One afternoon, as she was in the dark in her apartment, it occurred to her out of nowhere to pick up the phone and call the new priest at the Episcopal Church that was right around the corner. She’d gone to that church a few times as a child but this idea, when she was in the depths of darkness, came out of nowhere. I think it’s no coincidence. But she picked up the phone; she called the new priest; and she began to tell her story and how desperately she needed to talk to him. And he was about to leave the office; but God bless him, he heard the desperation in her voice and asked her to come. And so, she did. She met with him. She sat down. She experienced a love and a calm that were like a balm to her cracks and her wounds that opened up the space for her to let her story tumble out of the darkness and what she would describe as the sordid details of her life. And at the end of sharing her darkness and her story with him she said that she knew that God couldn’t love her. To which he responded, “God has to love you. That’s God’s job.” And she believed it. And over a period of time, she says that she slowly found her life again.

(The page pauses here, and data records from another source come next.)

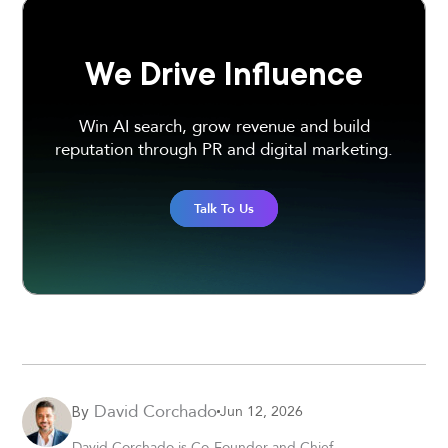
We Drive Influence
Win AI search, grow revenue and build
reputation through PR and digital marketing.
Talk To Us
David Corchado
Jun 12, 2026
By
David Corchado is Co-Founder and Chief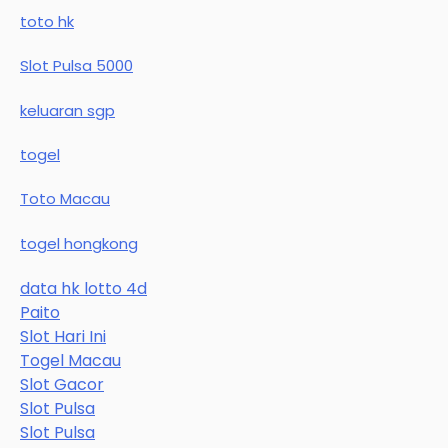
toto hk
Slot Pulsa 5000
keluaran sgp
togel
Toto Macau
togel hongkong
data hk lotto 4d
Paito
Slot Hari Ini
Togel Macau
Slot Gacor
Slot Pulsa
Slot Pulsa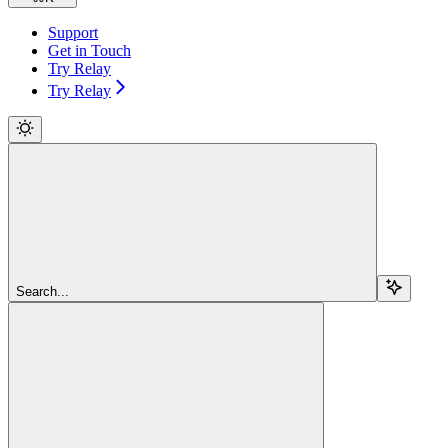
Support
Get in Touch
Try Relay
Try Relay
Search...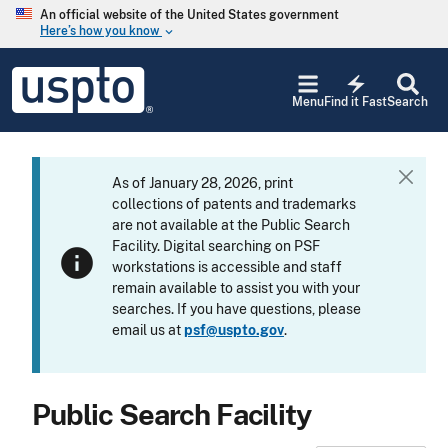
Skip to main content
An official website of the United States government
Here’s how you know
keyboard_arrow_down
Jump to main content
USPTO
electric_bolt
-
Menu
Find it Fast
Search
United
States
Patent
and
As of January 28, 2026, print
C
Trademark
collections of patents and trademarks
l
Office
are not available at the Public Search
o
Facility. Digital searching on PSF
s
info
workstations is accessible and staff
e
remain available to assist you with your
searches. If you have questions, please
email us at
psf@uspto.gov
.
Public Search Facility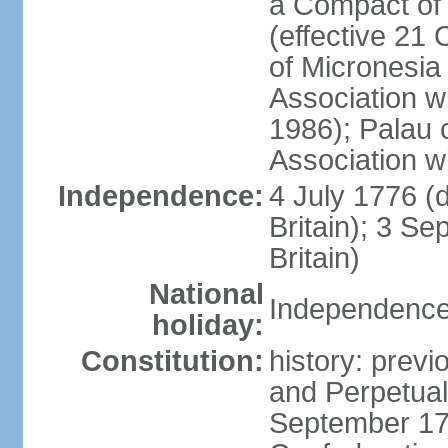
a Compact of 
(effective 21
of Micronesia
Association w
1986); Palau 
Association w
Independence:
4 July 1776 (
Britain); 3 S
Britain)
National
Independence 
holiday:
Constitution:
history: previ
and Perpetual 
September 178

John of the Cross writes that if you put love where there is no love you will find love. Using John’s Prologue, I would invite you to consider that if you put light where there is no light you will help someone find the light. In this Christmas season as we reflect on the year that has been, as we look forward to the year that will come, if you find yourself in a dark place, get someone to help you to see the light and find the light even if you can’t see it. Know that it is always, always, there. The Light shines in the darkness and the darkness did not, cannot, nor will it ever, overcome it. And the great glad news in that is that it’s not my promise; that’s God’s promise and that is eternal. Amen.